Les différents types de revêtement pour toit plat de maison

Les différents types de revêtement pour toit plat de maison

Les différents types de revêtement pour toit plat de maison disponibles sont : asphalte et gravier, élastomère, EPDM ou TPO. Chacun a les inconvénients de ses avantages (et vice-versa). Mais tous ont deux défis principaux : la qualité de la pose et la lutte contre l’effet « îlot de chaleur » contre lequel les municipalités sont en guerre. Les toits doivent refléter le soleil au lieu de l’absorber, et ne pas devenir énergivores avec la climatisation en été. Tour d’horizon des membranes à disposition.

Asphalte et gravier 

Un revêtement en feutre multicouche avec asphalte liquide, recouvert de graviers blancs pour l’isolation thermique. Cette couverture évacue bien l’eau, mais son isolation est débattue, comme le fait qu’on ne sache pas encore recycler l’asphalte au Québec. Les graviers rendent l’entretien difficile et deviennent sombres avec le temps et la pollution.

Élastomère

Les membranes en élastomère sont surtout utilisées par les bâtiments industriels, notamment en raison de leur coût. Elles sont faites de deux couches fusionnées par chalumeau.
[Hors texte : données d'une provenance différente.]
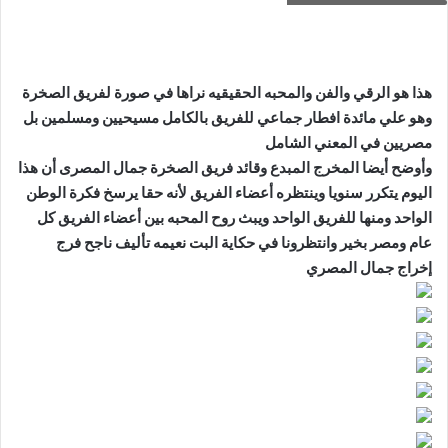
هذا هو الرقي والفن والمحبه الحقيقيه نراها في صورة لفريق الصخرة
وهو علي مائدة افطار جماعي للفريق بالكامل مسيحيين ومسلمين بل
مصريين في المعني الشامل
وأوضح أيضا المخرج المبدع وقائد فريق الصخرة جمال المصرى أن هذا
اليوم يتكرر سنويا وينتظره أعضاء الفريق لأنه حقا يرسخ فكرة الوطن
الواحد ومنها للفريق الواحد ويبث روح المحبه بين أعضاء الفريق كل
عام ومصر بخير وانتظرونا في حكاية البت نعيمه تأليف ناجح فرج
إخراج جمال المصري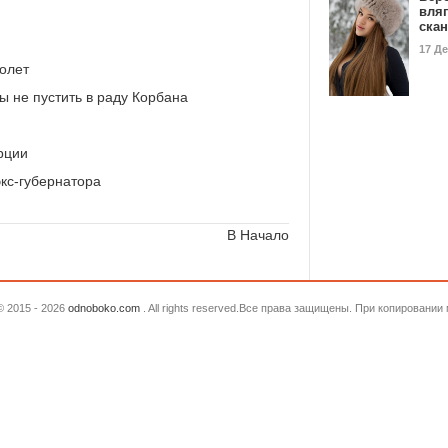
вля
ска
17 Д
олет
ы не пустить в раду Корбана
рции
кс-губернатора
В Начало
© 2015 - 2026
odnoboko.com
. All rights reserved.Все права защищены. При копировани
Si la fusion est mal réalisée, la durée de vie et l’imperméabilité du toit peuvent en souffrir. Dérivé du pétrole, l’élastomère est regardé de travers par les assureurs en raison de ses propriétés inflammables, en particulier dans les bâtiments industriels. Ces membranes sont recyclables.

EPDM

Les membranes de caoutchouc EPDM sont économiques. C’est un revêtement monocouche, collé à même le toit. Mal collée, la membrane perdra ses propriétés. Les écureuils auraient tendance à faire des ravages dans les plis mal collés. Également recyclable.
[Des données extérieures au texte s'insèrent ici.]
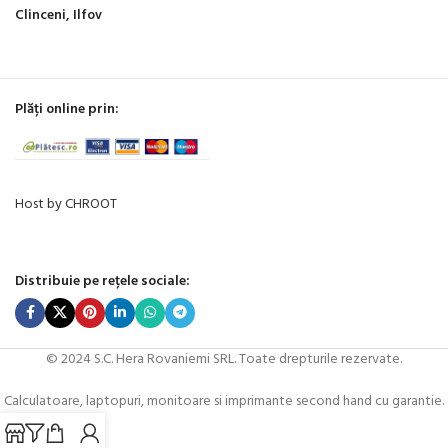
Clinceni, Ilfov
Plăți online prin:
Host by CHROOT
Distribuie pe rețele sociale:
© 2024 S.C. Hera Rovaniemi SRL. Toate drepturile rezervate.
Calculatoare, laptopuri, monitoare si imprimante second hand cu garantie.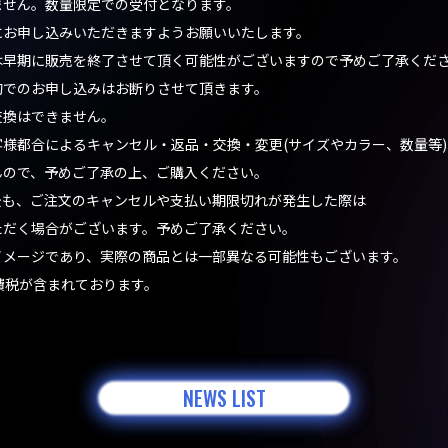
ません。数量限定での受付となります。
お申し込みいただきますようお願いいたします。
は早期に販売を終了させて頂く可能性がございますので予めご了承くだ
的でのお申し込みはお断りさせて頂きます。
交換はできません。
様都合によるキャンセル・返品・交換・変更(サイズやカラー、数量等)
ので、予めご了承の上、ご購入ください。
表示後も、ご注文のキャンセルや支払い期限切れが発生した際は
だく場合がございます。予めご了承ください。
イメージであり、実際の商品とは一部異なる可能性もございます。
費税が含まれております。
NEWS LIST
Membranes thermoplastiques (TPO)

Les membranes TPO (polyoléfine thermoplastique) sont claires et lavables. On les pose par-dessus un panneau isolant et on fusionne les joints à chaud. Une pose parfaite permet d’économiser sur la climatisation pendant l’été. Elles coûtent moins cher à l’achat et en installation. Comme l’EPDM, le TP se recycle facilement.
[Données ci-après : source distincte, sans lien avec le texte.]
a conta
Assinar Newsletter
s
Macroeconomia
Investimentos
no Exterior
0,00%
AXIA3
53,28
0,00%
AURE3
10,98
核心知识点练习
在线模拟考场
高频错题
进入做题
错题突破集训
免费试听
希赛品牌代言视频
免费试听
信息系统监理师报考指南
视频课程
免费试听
Les membranes thermoplastiques (TPO) ont pour elles le prix économique, le fait d’être facilement lessivables (pour ne pas perdre les propriétés réfléchissantes) et d’être extrêmement résistantes (aux branches d’arbres, ou à nos amis les écureuils par exemple). À noter qu’elles ne conviennent pas du tout aux toits en pente même légère : la neige ou la glace glisseraient trop facilement.

Les joints et les retailles sont des zones fragilisées : c’est à dire que posés par un amateur, ils seront le maillon faible de votre toiture et vous risqueriez de ruiner l’étanchéité. En choisissant un couvreur agréé par le fabricant de membrane TPO, vous bénéficierez de la garantie.